Hay un miedo que juega a entenderse con la congoja.
Enero guarda en sus alas de murciélago dudas de diciembre.
Camino perplejo, diría que hasta inconcluso de mí mismo.
Ante la imposibilidad de describir la belleza, elijo farfullar.
Percibo en el ambiente la aspereza de una herida inabarcable.
Las palabras, ¿Son el remedio o la enfermedad?
¿O no está tan clara entre ambas la línea divisoria?
Directores del sufrimiento ajeno nos susurran qué decir,
y el modo correcto de no vivir mirando para otro lado.
Existe un Judas personal por cada traicionado,
y un vip de arenas movedizas para bailar descalzos.
Alternando amenazas y plañidos, la vida nos observa
de reojo mientras se ahoga en el fondo de un estanque.
Somos conscientes de ser suelo.
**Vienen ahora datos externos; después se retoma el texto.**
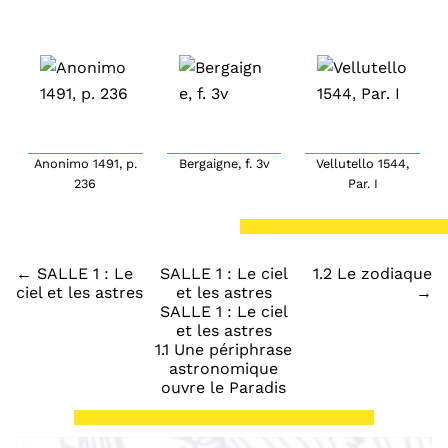
Anonimo 1491, p.
Bergaigne, f. 3v
Vellutello 1544,
236
Par. I
← SALLE 1 : Le
SALLE 1 : Le ciel
1.2 Le zodiaque
ciel et les astres
et les astres
→
SALLE 1 : Le ciel
et les astres
1.1 Une périphrase
astronomique
ouvre le Paradis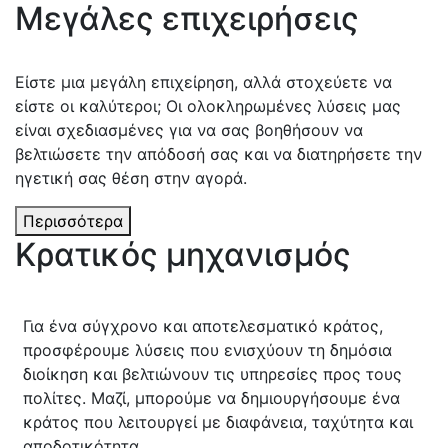
Μεγάλες επιχειρήσεις
Είστε μια μεγάλη επιχείρηση, αλλά στοχεύετε να
είστε οι καλύτεροι; Οι ολοκληρωμένες λύσεις μας
είναι σχεδιασμένες για να σας βοηθήσουν να
βελτιώσετε την απόδοσή σας και να διατηρήσετε την
ηγετική σας θέση στην αγορά.
Περισσότερα
Κρατικός μηχανισμός
Για ένα σύγχρονο και αποτελεσματικό κράτος,
προσφέρουμε λύσεις που ενισχύουν τη δημόσια
διοίκηση και βελτιώνουν τις υπηρεσίες προς τους
πολίτες. Μαζί, μπορούμε να δημιουργήσουμε ένα
κράτος που λειτουργεί με διαφάνεια, ταχύτητα και
αποδοτικότητα.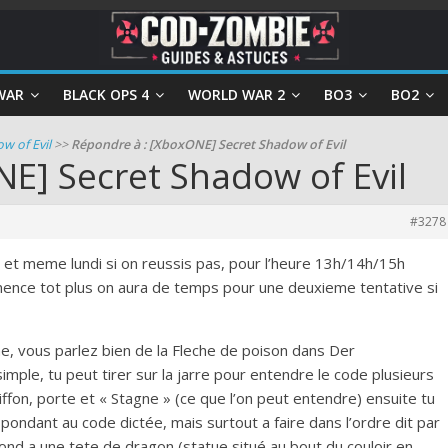
WAR
BLACK OPS 4
WORLD WAR 2
BO3
BO2
w of Evil
>>
Répondre à : [XboxONE] Secret Shadow of Evil
E] Secret Shadow of Evil
#3278
e et meme lundi si on reussis pas, pour l’heure 13h/14h/15h
ence tot plus on aura de temps pour une deuxieme tentative si
e, vous parlez bien de la Fleche de poison dans Der
simple, tu peut tirer sur la jarre pour entendre le code plusieurs
iffon, porte et « Stagne » (ce que l’on peut entendre) ensuite tu
pondant au code dictée, mais surtout a faire dans l’ordre dit par
ond a une tete de dragon (statue situé au bout du couloir en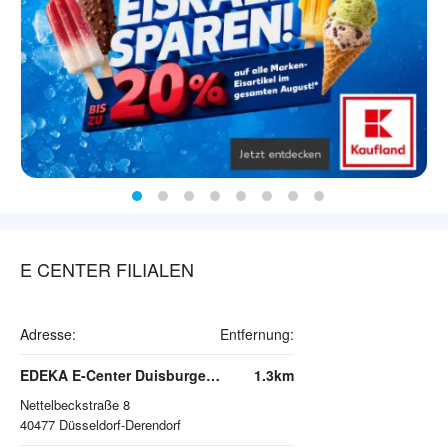
E CENTER FILIALEN
Adresse:
Entfernung:
EDEKA E-Center Duisburger Straße
1.3km
Nettelbeckstraße 8
40477
Düsseldorf-Derendorf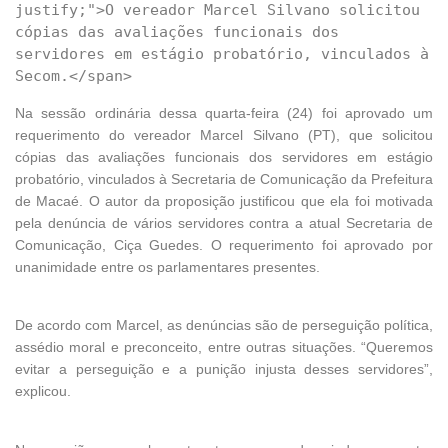
justify;">O vereador Marcel Silvano solicitou 
cópias das avaliações funcionais dos 
servidores em estágio probatório, vinculados à 
Na sessão ordinária dessa quarta-feira (24) foi aprovado um
requerimento do vereador Marcel Silvano (PT), que solicitou
cópias das avaliações funcionais dos servidores em estágio
probatório, vinculados à Secretaria de Comunicação da Prefeitura
de Macaé. O autor da proposição justificou que ela foi motivada
pela denúncia de vários servidores contra a atual Secretaria de
Comunicação, Ciça Guedes. O requerimento foi aprovado por
unanimidade entre os parlamentares presentes.
De acordo com Marcel, as denúncias são de perseguição política,
assédio moral e preconceito, entre outras situações. “Queremos
evitar a perseguição e a punição injusta desses servidores”,
explicou.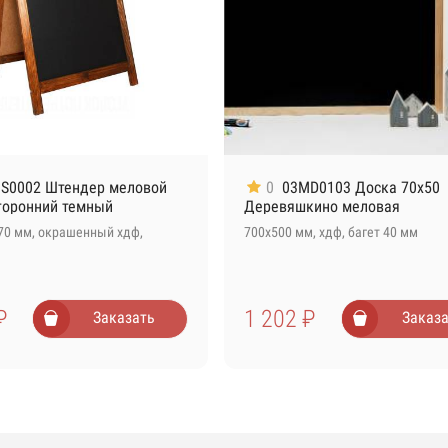
S0002 Штендер меловой
0
03MD0103 Доска 70х50
торонний темный
Деревяшкино меловая
70 мм, окрашенный хдф,
700х500 мм, хдф, багет 40 мм
₽
1 202 ₽
Заказать
Заказа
Pero muchos
habrán de tropezar cuando intenten pisarnos.
Solamente acreditamos como pertenencia
la lágrima espontánea que elegimos regalar.
El progreso es un oxímoron que abriga un ataque bien
dirigido a la doctrina de la antigua cultura del esfuerzo.
Millones en régimen de aislamiento autoinducido,
hidropesía de pies cansados de caminar sin alpargatas.
Ningún hagiógrafo narra la historia de la no salvación
del niño que agoniza en un tugurio de Uganda.
Vislumbro un porvenir mal redactado, y pienso en el
errático andar de un mundo donde tantos adolescentes
se suicidan para llamar la atención de su familia.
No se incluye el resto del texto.